Ada risiko bahwa tubuh dapat bereaksi terhadap prosedur ini dengan retakan di usus atau perkembangan wasir baru.
Di hadapan konstipasi kronis, supositoria gliserin harus disuntikkan setiap hari, sebaiknya tepat setiap hari. Sudah di hari ke 10 pemakaian, pasien merasa lega saat buang air besar.
Bagaimana lilin bekerja?
Paling sering, wasir diamati pada orang yang memiliki masalah dengan buang air besar.
Merupakan kebiasaan untuk menggunakan supositoria untuk memfasilitasi proses ekskresi tinja jika terjadi konstipasi. Supositoria memicu kontraksi otot-otot anus, yang berkontribusi pada pelepasan tinja yang cepat.
Gliserin memiliki efek positif pada benjolan dan celah di daerah anus.
Zat ini mampu menahan cairan dalam jaringan dan mencegah pengeringan berlebihan pada selaput lendir.
Selain itu, menyembuhkan kulit yang terluka. Jika tinja yang mengeras tidak menekan benjolan, maka penyakitnya tidak akan berkembang lebih lanjut. Ini menunjukkan bahwa seseorang harus dengan segala cara yang mungkin mencegah perkembangan sembelit.
Prinsip lilin adalah sebagai berikut:
- Ketika diberikan, cangkang obat larut.
- Kemudian feses menjadi lunak.
- Air dan karbon dioksida terbentuk.
- Selaput lendir usus teriritasi.
- Kontraksi otot usus meningkat.
- Orang tersebut merasakan dorongan untuk buang air besar.
Seperti yang diperlihatkan oleh praktik, supositoria gliserin adalah obat yang terbukti untuk pengobatan wasir dan agen profilaksis untuk patologi yang disertai dengan sembelit.
Kontraindikasi dan efek samping
Penggunaan supositoria dubur jarang memicu munculnya efek samping. Banyak pasien telah mendapat manfaat dari supositoria gliserin, yang memiliki banyak manfaat.

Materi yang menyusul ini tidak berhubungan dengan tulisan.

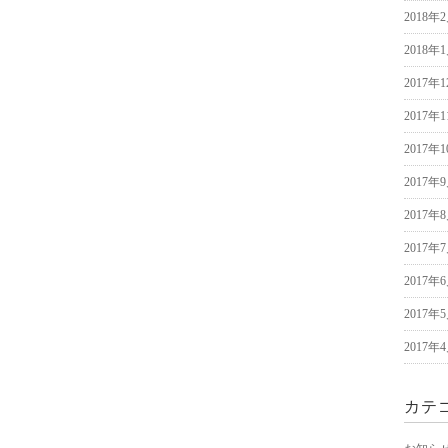
2018年
2018年
2017年
2017年
2017年
2017年
2017年
2017年
2017年
2017年
2017年
カテ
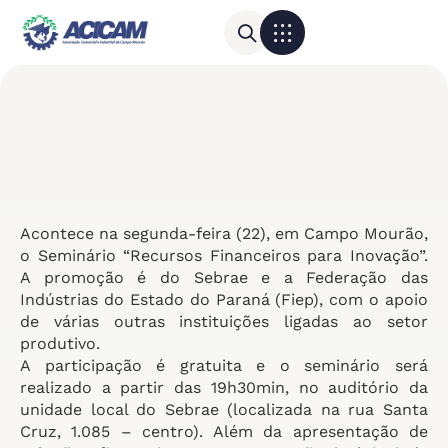
Para sua empresa
Calendário do Comércio
Acontece na segunda-feira (22), em Campo Mourão,
o Seminário “Recursos Financeiros para Inovação”.
A promoção é do Sebrae e a Federação das
Indústrias do Estado do Paraná (Fiep), com o apoio
de várias outras instituições ligadas ao setor
produtivo.
A participação é gratuita e o seminário será
realizado a partir das 19h30min, no auditório da
unidade local do Sebrae (localizada na rua Santa
Cruz, 1.085 – centro). Além da apresentação de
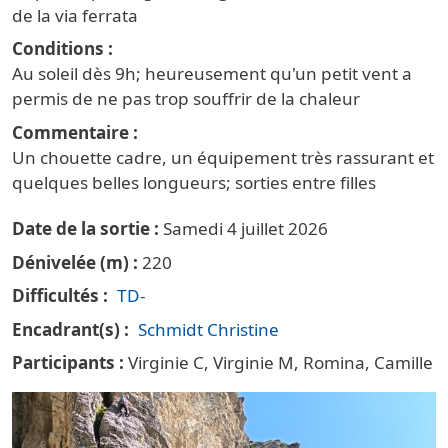
de la via ferrata
Conditions
Au soleil dès 9h; heureusement qu'un petit vent a
permis de ne pas trop souffrir de la chaleur
Commentaire
Un chouette cadre, un équipement très rassurant et
quelques belles longueurs; sorties entre filles
Date de la sortie
Samedi 4 juillet 2026
Dénivelée (m)
220
Difficultés
TD-
Encadrant(s)
Schmidt Christine
Participants
Virginie C, Virginie M, Romina, Camille
Vignette principale Escalade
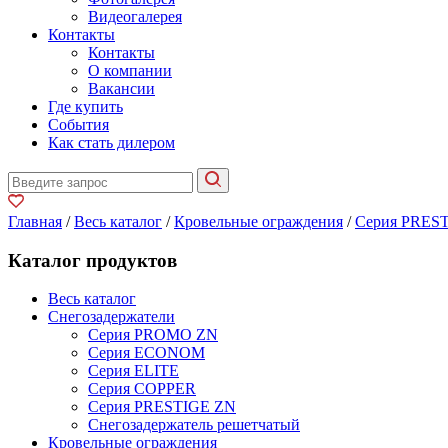
Видеогалерея
Контакты
Контакты
О компании
Вакансии
Где купить
События
Как стать дилером
Главная
/
Весь каталог
/
Кровельные ограждения
/
Серия PRES
Каталог продуктов
Весь каталог
Снегозадержатели
Серия PROMO ZN
Серия ECONOM
Серия ELITE
Серия COPPER
Серия PRESTIGE ZN
Снегозадержатель решетчатый
Кровельные ограждения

Namun, meskipun demikian, mereka dapat memicu diare, nyeri akibat pemberian supositoria dan iritasi pada selaput lendir, jika Anda tidak bertindak sesuai petunjuk.
Jika efek samping ini muncul, Anda harus melakukan enema dengan minyak sayur atau zaitun. Minyak persik juga dapat membantu meredakan rasa sakit.

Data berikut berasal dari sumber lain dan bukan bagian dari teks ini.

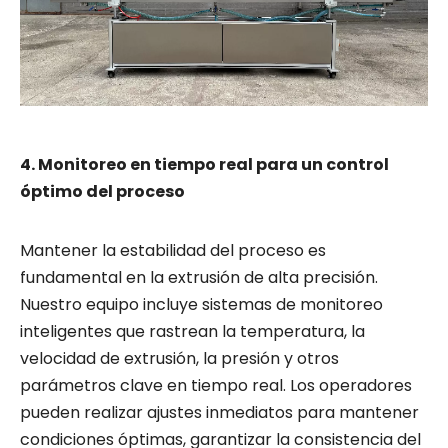
4. Monitoreo en tiempo real para un control
óptimo del proceso
Mantener la estabilidad del proceso es
fundamental en la extrusión de alta precisión.
Nuestro equipo incluye sistemas de monitoreo
inteligentes que rastrean la temperatura, la
velocidad de extrusión, la presión y otros
parámetros clave en tiempo real. Los operadores
pueden realizar ajustes inmediatos para mantener
condiciones óptimas, garantizar la consistencia del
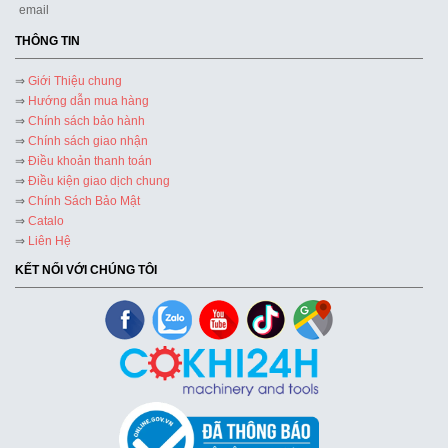
THÔNG TIN
⇒
Giới Thiệu chung
⇒
Hướng dẫn mua hàng
⇒
Chính sách bảo hành
⇒
Chính sách giao nhận
⇒
Điều khoản thanh toán
⇒
Điều kiện giao dịch chung
⇒
Chính Sách Bảo Mật
⇒
Catalo
⇒
Liên Hệ
KẾT NỐI VỚI CHÚNG TÔI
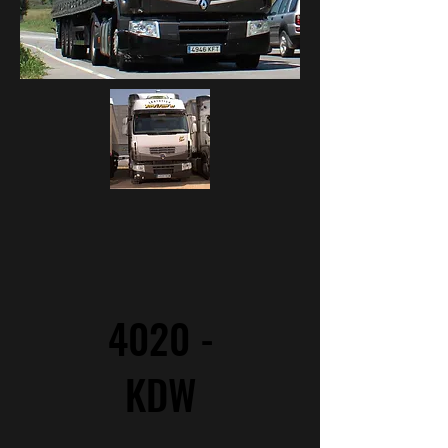
4020 -
KDW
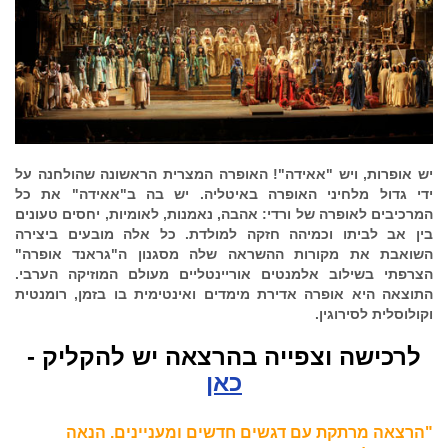
יש אופרות, ויש "אאידה"! האופרה המצרית הראשונה שהולחנה על
ידי גדול מלחיני האופרה באיטליה. יש בה ב"אאידה" את כל
המרכיבים לאופרה של ורדי: אהבה, נאמנות, לאומיות, יחסים טעונים
בין אב לביתו וכמיהה חזקה למולדת. כל אלה מובעים ביצירה
השואבת את מקורות ההשראה שלה מסגנון ה"גראנד אופרה"
הצרפתי בשילוב אלמנטים אוריינטליים מעולם המוזיקה הערבי.
התוצאה היא אופרה אדירת מימדים ואינטימית בו בזמן, רומנטית
וקולוסלית לסירוגין.
לרכישה וצפייה בהרצאה יש להקליק -
כאן
"הרצאה מרתקת עם דגשים חדשים ומעניינים.
הנאה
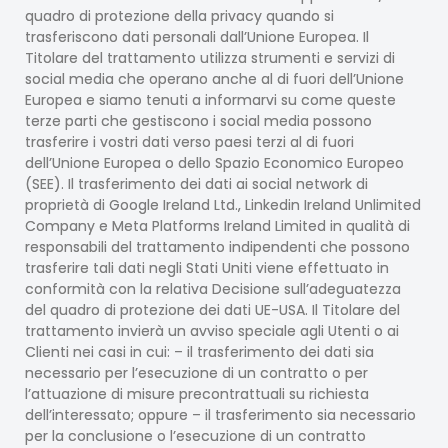
quadro di protezione della privacy quando si
trasferiscono dati personali dall’Unione Europea. Il
Titolare del trattamento utilizza strumenti e servizi di
social media che operano anche al di fuori dell’Unione
Europea e siamo tenuti a informarvi su come queste
terze parti che gestiscono i social media possono
trasferire i vostri dati verso paesi terzi al di fuori
dell’Unione Europea o dello Spazio Economico Europeo
(SEE). Il trasferimento dei dati ai social network di
proprietà di Google Ireland Ltd., Linkedin Ireland Unlimited
Company e Meta Platforms Ireland Limited in qualità di
responsabili del trattamento indipendenti che possono
trasferire tali dati negli Stati Uniti viene effettuato in
conformità con la relativa Decisione sull’adeguatezza
del quadro di protezione dei dati UE-USA. Il Titolare del
trattamento invierà un avviso speciale agli Utenti o ai
Clienti nei casi in cui: – il trasferimento dei dati sia
necessario per l’esecuzione di un contratto o per
l’attuazione di misure precontrattuali su richiesta
dell’interessato; oppure – il trasferimento sia necessario
per la conclusione o l’esecuzione di un contratto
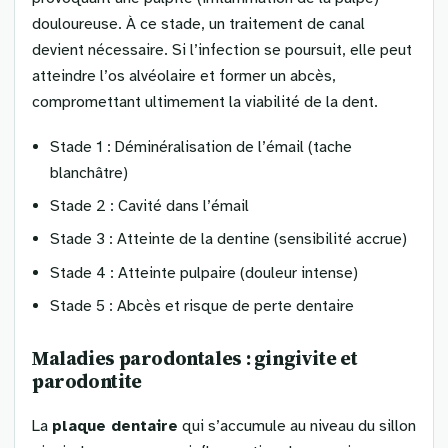
douloureuse. À ce stade, un traitement de canal
devient nécessaire. Si l’infection se poursuit, elle peut
atteindre l’os alvéolaire et former un abcès,
compromettant ultimement la viabilité de la dent.
Stade 1 : Déminéralisation de l’émail (tache
blanchâtre)
Stade 2 : Cavité dans l’émail
Stade 3 : Atteinte de la dentine (sensibilité accrue)
Stade 4 : Atteinte pulpaire (douleur intense)
Stade 5 : Abcès et risque de perte dentaire
Maladies parodontales : gingivite et
parodontite
La
plaque dentaire
qui s’accumule au niveau du sillon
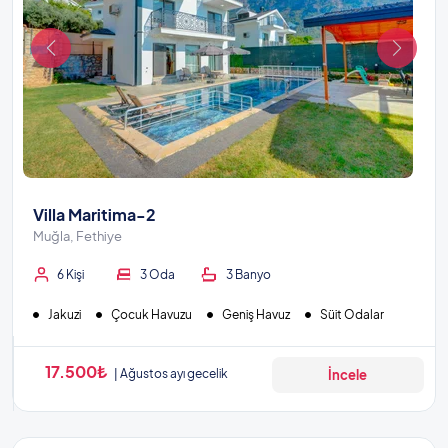
Villa Maritima-2
Muğla, Fethiye
6 Kişi
3 Oda
3 Banyo
Jakuzi
Çocuk Havuzu
Geniş Havuz
Süit Odalar
17.500₺
Ağustos ayı gecelik
İncele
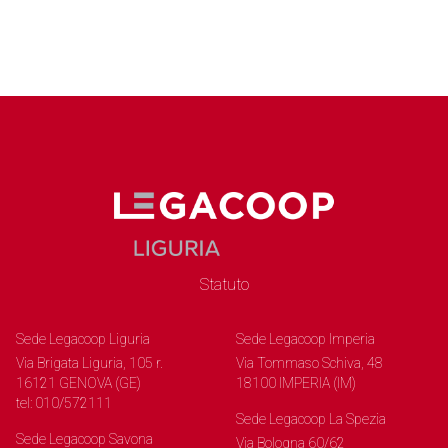
Statuto
Sede Legacoop Liguria
Sede Legacoop Imperia
Via Brigata Liguria, 105 r.
Via Tommaso Schiva, 48
16121 GENOVA (GE)
18100 IMPERIA (IM)
tel: 010/572111
Sede Legacoop La Spezia
Sede Legacoop Savona
Via Bologna 60/62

Ada beberapa kontraindikasi utama untuk penggunaan supositoria yang mengandung gliserin. Mereka adalah sebagai berikut:
- Neoplasma di rektum.
- Proses peradangan di usus atau anus.
- Pendarahan dari microcracks.
- Kecenderungan alergi.
- Intoleransi individu terhadap komponen obat.
Setiap tahap penyakit tidak boleh diabaikan. Konstipasi kronis seringkali menjadi pemicu penyakit ambeien.
Dalam hal ini, supositoria dengan gliserin adalah metode pengobatan yang efektif. Banyak orang bertanya-tanya apakah mereka dapat digunakan selama kehamilan atau selama terapi untuk anak kecil.
Supositoria gliserin untuk wasir sama sekali tidak berbahaya, oleh karena itu boleh ditempatkan pada usia dan posisi berapa pun.